What is needed →
Look through the data below, and copy each line that carries the word "INTERSPORT".

[Opening Listed records section]

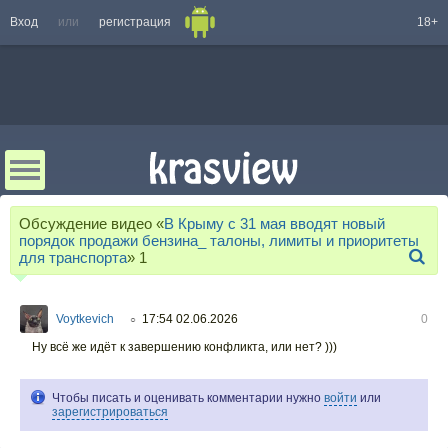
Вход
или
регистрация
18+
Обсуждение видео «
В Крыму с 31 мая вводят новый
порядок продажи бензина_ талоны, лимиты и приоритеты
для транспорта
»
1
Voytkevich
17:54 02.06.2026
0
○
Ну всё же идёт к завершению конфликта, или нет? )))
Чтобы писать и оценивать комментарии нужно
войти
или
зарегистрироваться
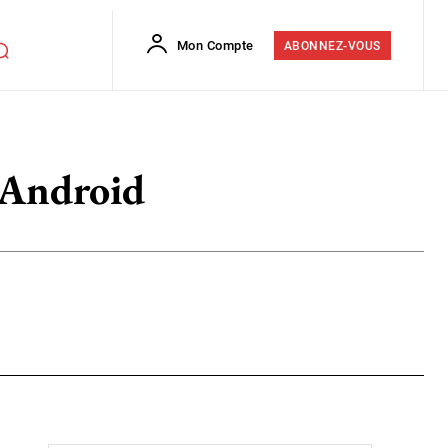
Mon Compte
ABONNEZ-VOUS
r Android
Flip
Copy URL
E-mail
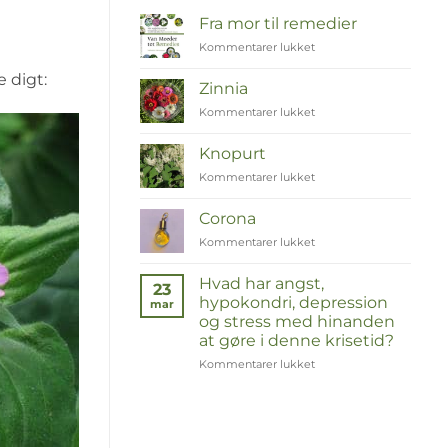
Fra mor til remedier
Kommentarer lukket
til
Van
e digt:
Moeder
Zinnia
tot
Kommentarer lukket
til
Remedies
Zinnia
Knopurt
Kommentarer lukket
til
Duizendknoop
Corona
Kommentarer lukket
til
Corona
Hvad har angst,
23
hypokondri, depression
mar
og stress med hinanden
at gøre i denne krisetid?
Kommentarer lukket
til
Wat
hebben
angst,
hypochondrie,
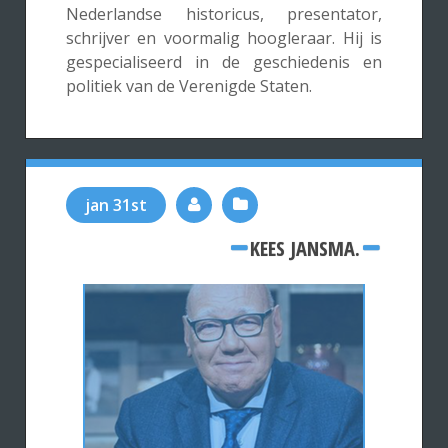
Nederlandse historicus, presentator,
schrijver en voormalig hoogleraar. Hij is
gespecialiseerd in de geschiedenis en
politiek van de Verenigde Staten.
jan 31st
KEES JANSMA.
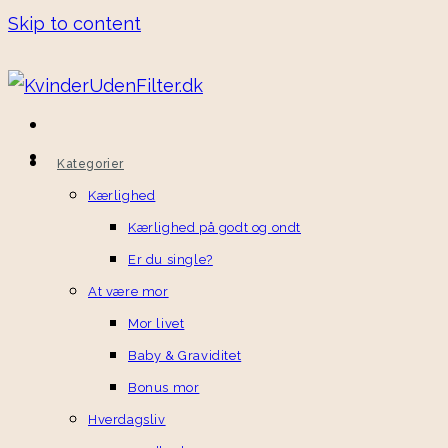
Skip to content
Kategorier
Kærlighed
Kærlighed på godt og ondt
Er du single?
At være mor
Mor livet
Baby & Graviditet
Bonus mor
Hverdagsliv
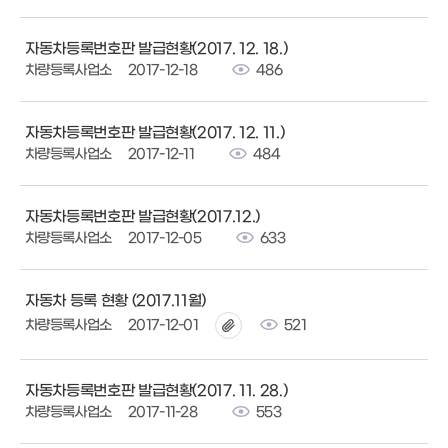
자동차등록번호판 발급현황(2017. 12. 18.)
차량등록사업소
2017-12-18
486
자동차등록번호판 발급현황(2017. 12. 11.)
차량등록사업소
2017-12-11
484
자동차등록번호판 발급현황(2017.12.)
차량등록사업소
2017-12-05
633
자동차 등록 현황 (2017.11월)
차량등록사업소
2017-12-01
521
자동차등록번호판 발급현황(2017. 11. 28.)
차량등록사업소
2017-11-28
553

[Closing Listed records section]
[Opening Listed records section]

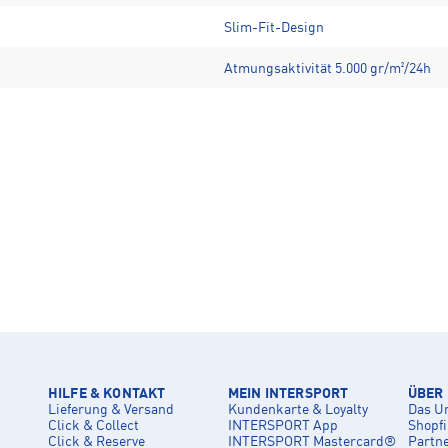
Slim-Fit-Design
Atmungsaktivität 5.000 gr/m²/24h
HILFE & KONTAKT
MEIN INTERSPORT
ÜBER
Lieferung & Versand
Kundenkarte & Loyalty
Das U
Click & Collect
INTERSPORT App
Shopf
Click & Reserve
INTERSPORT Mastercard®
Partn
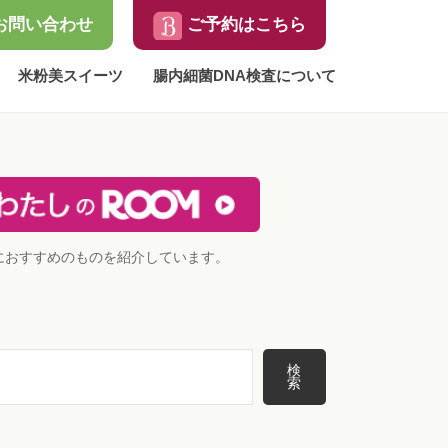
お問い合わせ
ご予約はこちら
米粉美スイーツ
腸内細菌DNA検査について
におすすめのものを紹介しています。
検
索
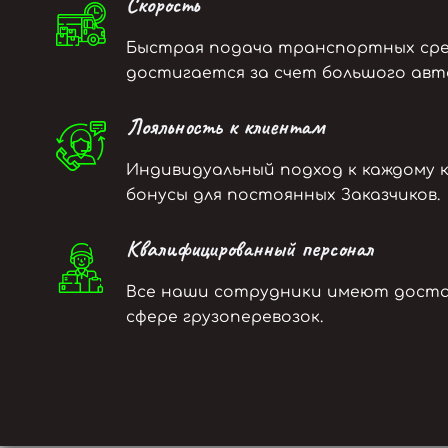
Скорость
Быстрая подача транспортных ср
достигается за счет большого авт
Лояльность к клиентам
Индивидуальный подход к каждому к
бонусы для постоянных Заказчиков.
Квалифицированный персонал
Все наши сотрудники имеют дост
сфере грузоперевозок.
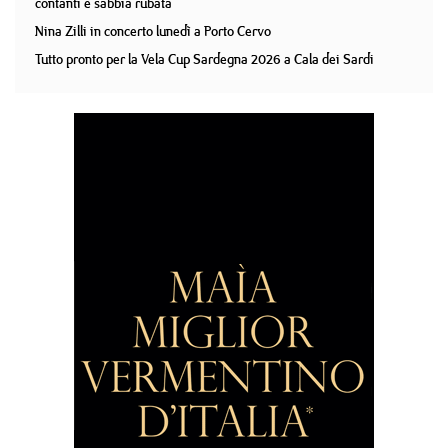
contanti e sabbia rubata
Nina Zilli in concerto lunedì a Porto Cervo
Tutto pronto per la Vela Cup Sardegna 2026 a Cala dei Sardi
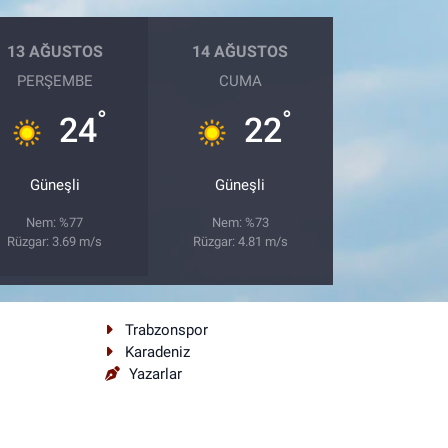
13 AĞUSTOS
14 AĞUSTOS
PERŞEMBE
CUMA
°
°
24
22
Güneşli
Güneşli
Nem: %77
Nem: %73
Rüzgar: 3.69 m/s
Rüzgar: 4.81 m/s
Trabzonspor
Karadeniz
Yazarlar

[Closing Listed records section]

Solution to the exercise →
MEIN INTERSPORT
INTERSPORT App
INTERSPORT Mastercard®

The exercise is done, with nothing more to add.